THE PROBLEM
Show all lines of the entries in which the word "nets" is found.

EXERCISE DATA
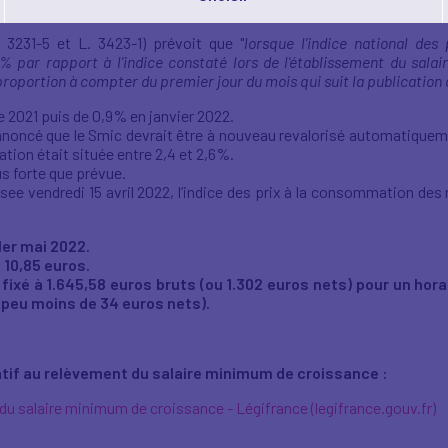
nt du salaire minimum de croissance est publié au journal officiel du 2
. 3231-5 et L. 3423-1) prévoit que "
lorsque l'indice national des
% par rapport à l'indice constaté lors de l'établissement du sa
roportion à compter du premier jour du mois qui suit la publication d
e 2021 puis de 0,9% en janvier 2022.
nnoncé que le Smic devrait être à nouveau revalorisé automatiquement
ation était située entre 2,4 et 2,6%.
us forte que prévue.
Insee vendredi 15 avril 2022, l’indice des prix à la consommation 
1er mai 2022.
 10,85 euros.
ixé à 1.645,58 euros bruts (ou 1.302 euros nets) pour un hora
 peu moins de 34 euros nets).
elatif au relèvement du salaire minimum de croissance :
t du salaire minimum de croissance - Légifrance (legifrance.gouv.fr)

ANSWER SPACE
ixé à 1.645,58 euros bruts (ou 1.302 euros nets) pour un hora
 peu moins de 34 euros nets).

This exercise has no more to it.